Unlike road projects, or transit systems, encouraging staggered work hours would rely heavily on voluntary cooperation in the private sector.
Lacewell said surveys of local businesses have found them willing to allow flexible work hours.
“Things are allowed in a policy manual, versus things that are encouraged, are totally different,” Lacewell said.
The city of Nashville has received an MPO grant to study travel demand management, and ideas from other cities are being considered — including how employers might offer incentives to employees to use transit or to live close to work.
38.
nMotion’s plan from circa 2016 had a bus planned along Woodmont to White Bridge. But not the new plan. Why not?
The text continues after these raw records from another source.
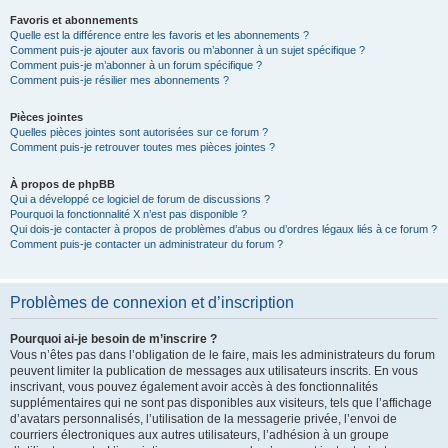
Favoris et abonnements
Quelle est la différence entre les favoris et les abonnements ?
Comment puis-je ajouter aux favoris ou m’abonner à un sujet spécifique ?
Comment puis-je m’abonner à un forum spécifique ?
Comment puis-je résilier mes abonnements ?
Pièces jointes
Quelles pièces jointes sont autorisées sur ce forum ?
Comment puis-je retrouver toutes mes pièces jointes ?
À propos de phpBB
Qui a développé ce logiciel de forum de discussions ?
Pourquoi la fonctionnalité X n’est pas disponible ?
Qui dois-je contacter à propos de problèmes d’abus ou d’ordres légaux liés à ce forum ?
Comment puis-je contacter un administrateur du forum ?
Problèmes de connexion et d’inscription
Pourquoi ai-je besoin de m’inscrire ?
Vous n’êtes pas dans l’obligation de le faire, mais les administrateurs du forum
peuvent limiter la publication de messages aux utilisateurs inscrits. En vous
inscrivant, vous pouvez également avoir accès à des fonctionnalités
supplémentaires qui ne sont pas disponibles aux visiteurs, tels que l’affichage
d’avatars personnalisés, l’utilisation de la messagerie privée, l’envoi de
courriers électroniques aux autres utilisateurs, l’adhésion à un groupe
The MTA responded to this question, citing low demand for this suggested route, compared to the other crosstown buses that made it into the Metro plan.
“As Let’s Move Nashville is considered the first phase in building a greater transit network, all potential crosstown connectors identified in nMotion are certainly up for future consideration,” an MTA spokeswoman said.
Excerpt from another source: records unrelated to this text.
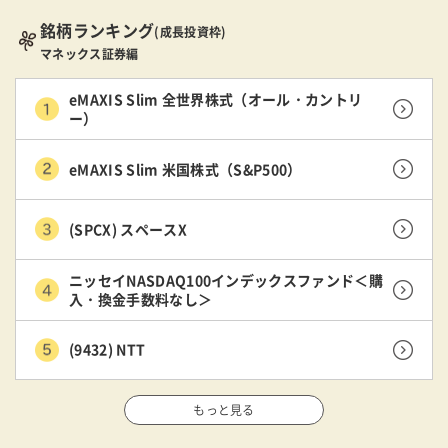
銘柄ランキング
(成長投資枠)
マネックス証券編
eMAXIS Slim 全世界株式（オール・カントリ
ー）
eMAXIS Slim 米国株式（S&P500）
(SPCX) スペースX
ニッセイNASDAQ100インデックスファンド＜購
入・換金手数料なし＞
(9432) NTT
もっと見る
39. Transit opponents point to the price tag. What would be the cost of building and maintaining roads for the same time?
This question, while pointed in its phrasing, was too enticing to pass up.
But first, some caveats. Such a comparison is fraught.
Voters on May 1 are
not choosing between transit and roadwork — which would be funded in different ways. (And some portions of the transit plan would be spent overhauling roadways on the rapid bus and light rail corridors.)
The road dollars discussed below are likely to be spent regardless of the referendum vote.
The second caveat is that there is not an available comparison for the cost of expanding roads sufficiently to match the capacity of mass transit. The estimates are based on maintenance of a status quo road network.
So to begin with, from the perspective of the Tennessee Department of Transportation, a major expansion to the region’s interstates is not likely.
“These interstates are not going to get wider,” TDOT spokeswoman BJ Doughty told WPLN. “We can’t afford to buy the property … it is not uncommon for us now to have projects here and there where the land costs more than the construction.”
Other than a few stretches of I-65 or I-24, the state doesn’t anticipate widening interstates, and even then, “widening interstates is not a solution to moving greater amounts of people,” Doughty said.
Nevertheless, WPLN gathered estimates from TDOT and Metro Public Works in pursuit of this answer.
TDOT says it has spent an average of $107 million per year in Davidson County — approximately half for repaving and maintenance, and half for large capital projects. Over 15 years, not accounting for inflation, that would conservatively put TDOT spending on Nashville state highways and interstates at more than $1.6 billion.
And if local conditions continue as they have, Metro Public Works estimates spending $1.2 billion in the next 15 years, “a very conservative estimate,” said spokeswoman Cortnye Stone.
So — with all the caveats in mind — in the 15 years that Nashville may or may not be constructing a $5.4 billion transit network, spending to maintain Nashville roadways will likely top $3.8 billion.